On Tue, Dec 18, 2012 at 10:03 AM, Yuri Astrakhan yuriastrakhan@gmail.com wrote:
I do not think API should support the case you described with gaplimit=1, because that fundamentally breaks the original API goal of "get data about many pages with lots of elements on them in one request".
Oh? I thought the goal of the API was to provide a machine-usable interface to MediaWiki so people don't have to screen-scrape the HTML pages, which alleviates the worry about whether changes to the user interface are going to break screen-scrapers. I never knew it was all about *bulk* data access *only*.
But even if we do find compelling reasons to include that, for the advanced scenario "skip subquery and follow on with the generator" it might make sense to introduce appendable "|next" value keyword gapcontinue=A|next
How do things decide whether "foocontinue=A|next" is saying "the next foocontinue after A" or really means "A|next"? For example, https://en.wiktionary.org/w/api.php?action=query&titles=secundus&pro... currently returns plcontinue "46486|0|next".
Or are you proposing every module be individually coded to recognize this "|next"?
Ideally all "continue" values should be joined into a single "query-continue = magic-value" of no interesting user-passable properties.
So clients can make absolutely no decisions about processing the data they get back?

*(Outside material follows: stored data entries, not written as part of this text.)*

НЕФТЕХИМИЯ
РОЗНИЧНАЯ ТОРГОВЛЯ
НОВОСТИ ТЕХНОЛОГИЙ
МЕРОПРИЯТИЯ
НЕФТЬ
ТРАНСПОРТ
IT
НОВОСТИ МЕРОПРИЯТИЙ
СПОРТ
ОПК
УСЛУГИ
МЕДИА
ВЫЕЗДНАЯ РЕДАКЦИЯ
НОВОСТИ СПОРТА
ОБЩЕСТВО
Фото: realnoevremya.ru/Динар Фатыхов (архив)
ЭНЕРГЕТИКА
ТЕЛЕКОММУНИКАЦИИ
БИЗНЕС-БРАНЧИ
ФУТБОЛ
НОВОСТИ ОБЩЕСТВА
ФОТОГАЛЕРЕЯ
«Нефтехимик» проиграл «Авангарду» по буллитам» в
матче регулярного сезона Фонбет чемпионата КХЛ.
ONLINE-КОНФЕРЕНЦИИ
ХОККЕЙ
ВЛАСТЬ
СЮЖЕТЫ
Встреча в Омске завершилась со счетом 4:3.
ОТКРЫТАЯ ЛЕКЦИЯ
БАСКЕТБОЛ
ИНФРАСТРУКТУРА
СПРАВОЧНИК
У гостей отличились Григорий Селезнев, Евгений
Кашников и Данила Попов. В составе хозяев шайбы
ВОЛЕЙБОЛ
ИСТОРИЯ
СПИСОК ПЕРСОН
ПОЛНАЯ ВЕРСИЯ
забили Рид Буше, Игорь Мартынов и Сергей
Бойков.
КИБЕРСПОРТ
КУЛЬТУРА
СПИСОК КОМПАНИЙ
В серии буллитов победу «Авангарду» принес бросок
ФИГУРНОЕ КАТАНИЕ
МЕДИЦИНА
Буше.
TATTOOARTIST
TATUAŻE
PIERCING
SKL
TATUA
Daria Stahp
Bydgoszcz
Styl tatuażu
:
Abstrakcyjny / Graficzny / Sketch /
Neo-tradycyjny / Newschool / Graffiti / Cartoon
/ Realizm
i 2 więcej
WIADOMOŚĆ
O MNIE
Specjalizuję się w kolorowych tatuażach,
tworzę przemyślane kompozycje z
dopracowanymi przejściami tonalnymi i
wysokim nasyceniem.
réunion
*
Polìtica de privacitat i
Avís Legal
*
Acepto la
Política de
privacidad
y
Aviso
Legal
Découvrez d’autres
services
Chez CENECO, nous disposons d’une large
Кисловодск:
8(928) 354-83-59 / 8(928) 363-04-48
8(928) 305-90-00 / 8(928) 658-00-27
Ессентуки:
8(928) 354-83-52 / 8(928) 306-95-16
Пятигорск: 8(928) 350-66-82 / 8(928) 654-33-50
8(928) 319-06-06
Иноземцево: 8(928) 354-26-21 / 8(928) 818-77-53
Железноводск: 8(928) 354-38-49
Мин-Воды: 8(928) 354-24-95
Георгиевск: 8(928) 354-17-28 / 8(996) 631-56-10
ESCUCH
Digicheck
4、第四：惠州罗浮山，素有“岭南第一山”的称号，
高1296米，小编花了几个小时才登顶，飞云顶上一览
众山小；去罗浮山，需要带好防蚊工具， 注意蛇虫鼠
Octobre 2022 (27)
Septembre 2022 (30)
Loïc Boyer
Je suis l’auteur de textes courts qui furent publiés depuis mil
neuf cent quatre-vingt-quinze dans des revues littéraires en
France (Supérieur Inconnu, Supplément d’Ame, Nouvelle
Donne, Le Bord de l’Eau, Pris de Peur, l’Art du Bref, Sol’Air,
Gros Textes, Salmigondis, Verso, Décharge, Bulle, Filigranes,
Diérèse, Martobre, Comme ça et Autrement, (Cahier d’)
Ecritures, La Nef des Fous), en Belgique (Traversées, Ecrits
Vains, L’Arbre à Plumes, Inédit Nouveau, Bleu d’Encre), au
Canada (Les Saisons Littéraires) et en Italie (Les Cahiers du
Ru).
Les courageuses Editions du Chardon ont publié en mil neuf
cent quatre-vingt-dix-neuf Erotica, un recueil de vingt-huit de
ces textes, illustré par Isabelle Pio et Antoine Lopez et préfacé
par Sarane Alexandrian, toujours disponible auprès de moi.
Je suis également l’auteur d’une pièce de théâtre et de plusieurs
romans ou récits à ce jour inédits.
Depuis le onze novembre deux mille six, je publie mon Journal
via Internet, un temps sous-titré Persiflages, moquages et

No thanks.
Why not propose adding something like that as an option, instead of trying to force everyone to do things your way? Say have a parameter dumbcontinue=1 that replaces query-continue with
<query-dumb-continue>prop=links|categories&plcontinue=...&clcontinue=...&wlstart=...&allmessages=...</query-dumb-continue>
Entirely compatible.
IMO, if a client wants to ensure it has complete results for any page objects in the result, it should just process all of the prop continuation parameters to completion.
The result set might be huge. It wouldn't be nice to have a 12GB x64 only client lib requirement :)
Then use a smaller limit on your generator. And don't do this for prop=revisions&rvprop=content.